• **EXERCISE DETAILS**
From the entries below, copy out every line with "this" in it.

━━━━━━━━━━

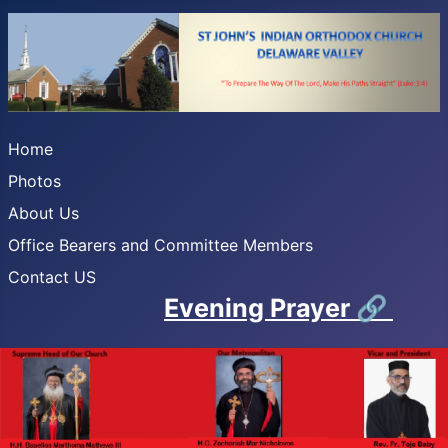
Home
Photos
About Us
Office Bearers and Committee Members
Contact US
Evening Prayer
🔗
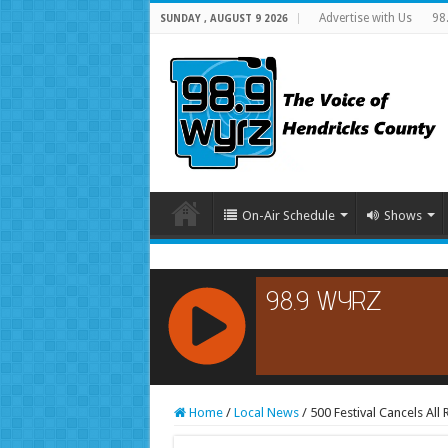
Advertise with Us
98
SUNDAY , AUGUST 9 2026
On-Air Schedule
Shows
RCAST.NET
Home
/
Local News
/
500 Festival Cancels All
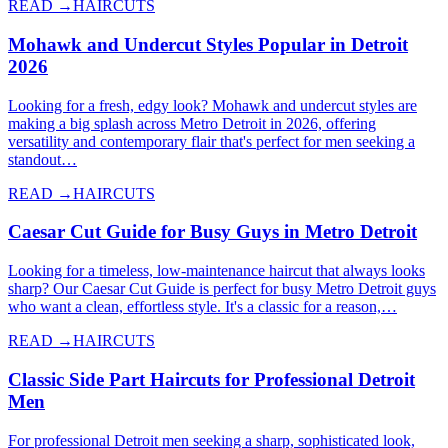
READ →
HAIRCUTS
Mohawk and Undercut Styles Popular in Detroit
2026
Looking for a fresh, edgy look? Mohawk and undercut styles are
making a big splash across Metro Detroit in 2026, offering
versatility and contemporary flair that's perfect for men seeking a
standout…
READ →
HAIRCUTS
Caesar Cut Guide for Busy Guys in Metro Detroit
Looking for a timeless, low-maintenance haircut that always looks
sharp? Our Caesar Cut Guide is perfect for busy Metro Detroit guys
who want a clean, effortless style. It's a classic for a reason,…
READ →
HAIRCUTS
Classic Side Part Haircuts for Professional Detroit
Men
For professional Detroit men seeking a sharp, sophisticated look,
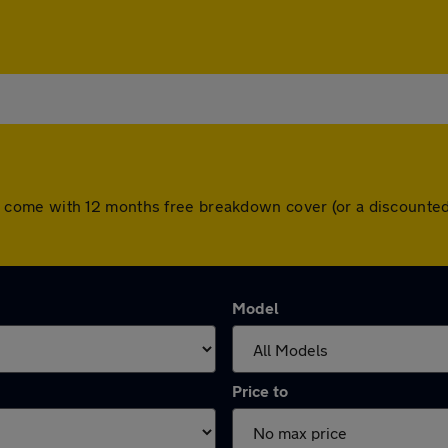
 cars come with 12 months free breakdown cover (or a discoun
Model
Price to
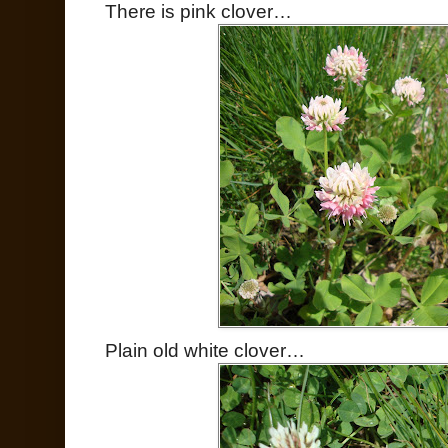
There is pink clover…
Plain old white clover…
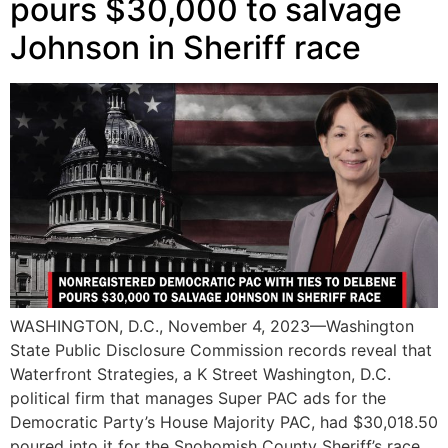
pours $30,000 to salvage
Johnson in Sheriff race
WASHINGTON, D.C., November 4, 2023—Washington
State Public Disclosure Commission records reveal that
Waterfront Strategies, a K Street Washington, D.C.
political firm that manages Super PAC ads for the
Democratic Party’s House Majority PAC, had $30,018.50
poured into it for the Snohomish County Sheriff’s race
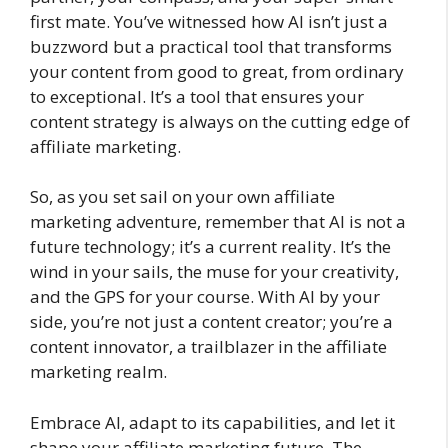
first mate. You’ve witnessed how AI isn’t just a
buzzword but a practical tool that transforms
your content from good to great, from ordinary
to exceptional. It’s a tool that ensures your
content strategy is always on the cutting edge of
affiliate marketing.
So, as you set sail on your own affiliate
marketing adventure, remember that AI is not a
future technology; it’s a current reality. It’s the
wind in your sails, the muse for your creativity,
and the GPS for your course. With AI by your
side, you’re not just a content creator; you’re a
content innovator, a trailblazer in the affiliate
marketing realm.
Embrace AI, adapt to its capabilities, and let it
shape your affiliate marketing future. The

━━━━━━━━━━

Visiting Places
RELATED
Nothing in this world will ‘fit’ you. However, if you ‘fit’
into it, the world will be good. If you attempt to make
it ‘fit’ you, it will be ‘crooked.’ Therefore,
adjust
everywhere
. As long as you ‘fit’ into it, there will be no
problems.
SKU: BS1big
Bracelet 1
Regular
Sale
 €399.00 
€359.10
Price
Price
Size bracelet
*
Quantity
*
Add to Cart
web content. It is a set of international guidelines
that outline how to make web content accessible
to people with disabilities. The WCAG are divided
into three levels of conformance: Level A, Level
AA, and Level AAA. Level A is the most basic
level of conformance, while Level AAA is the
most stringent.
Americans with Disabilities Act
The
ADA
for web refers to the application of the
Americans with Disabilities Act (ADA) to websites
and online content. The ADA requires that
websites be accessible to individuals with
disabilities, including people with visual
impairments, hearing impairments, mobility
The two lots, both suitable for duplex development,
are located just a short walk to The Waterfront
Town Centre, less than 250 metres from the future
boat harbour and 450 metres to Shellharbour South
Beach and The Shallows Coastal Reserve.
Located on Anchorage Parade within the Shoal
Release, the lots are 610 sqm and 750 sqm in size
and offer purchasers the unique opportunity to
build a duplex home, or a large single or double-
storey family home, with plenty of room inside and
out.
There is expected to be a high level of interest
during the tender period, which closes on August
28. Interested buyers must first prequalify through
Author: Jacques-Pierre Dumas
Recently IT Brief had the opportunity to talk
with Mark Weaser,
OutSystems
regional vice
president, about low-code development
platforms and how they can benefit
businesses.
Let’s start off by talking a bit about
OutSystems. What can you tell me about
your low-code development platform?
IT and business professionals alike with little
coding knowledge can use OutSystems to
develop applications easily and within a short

━━━━━━━━━━

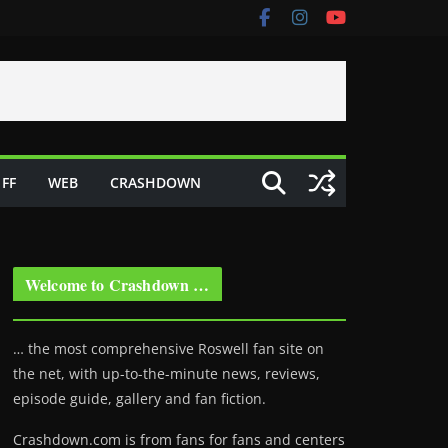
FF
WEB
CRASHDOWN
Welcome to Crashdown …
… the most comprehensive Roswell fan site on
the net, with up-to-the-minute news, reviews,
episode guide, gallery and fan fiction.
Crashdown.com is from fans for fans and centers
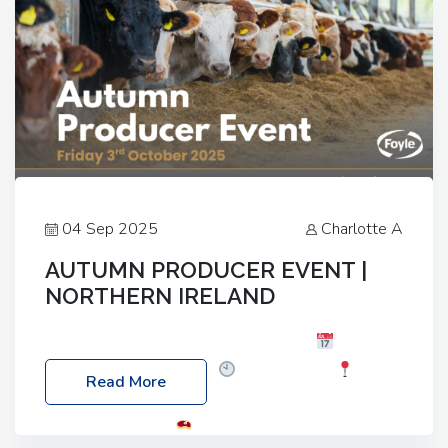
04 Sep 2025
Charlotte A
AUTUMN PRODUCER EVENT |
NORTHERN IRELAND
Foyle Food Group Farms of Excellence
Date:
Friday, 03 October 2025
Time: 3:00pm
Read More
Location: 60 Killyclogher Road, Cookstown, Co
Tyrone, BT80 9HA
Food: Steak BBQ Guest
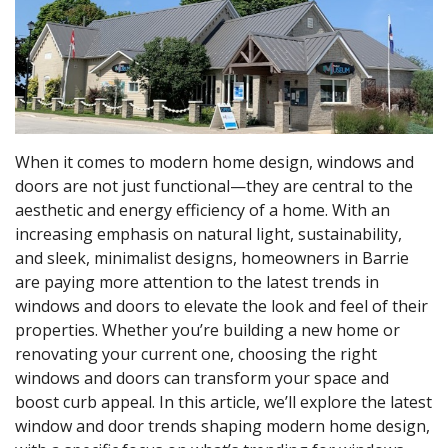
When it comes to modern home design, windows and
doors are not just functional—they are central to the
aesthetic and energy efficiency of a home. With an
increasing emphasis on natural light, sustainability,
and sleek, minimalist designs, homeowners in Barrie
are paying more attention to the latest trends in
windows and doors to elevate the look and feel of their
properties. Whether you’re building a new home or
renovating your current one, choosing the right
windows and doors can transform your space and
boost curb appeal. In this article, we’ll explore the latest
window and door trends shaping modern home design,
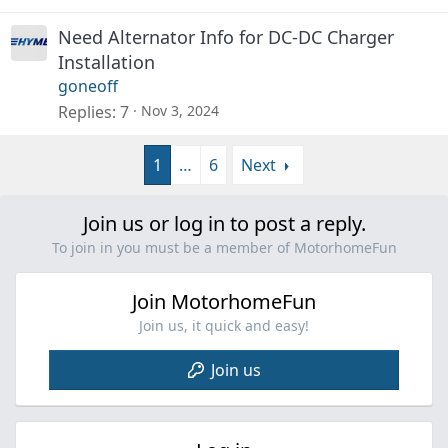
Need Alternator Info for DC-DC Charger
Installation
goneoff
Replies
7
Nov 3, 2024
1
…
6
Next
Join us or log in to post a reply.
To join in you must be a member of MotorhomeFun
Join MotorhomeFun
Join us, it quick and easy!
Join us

━━━━━━━━━━

• **WRITTEN SOLUTION**
Nothing in this world will ‘fit’ you. However, if you ‘fit’
boost curb appeal. In this article, we’ll explore the latest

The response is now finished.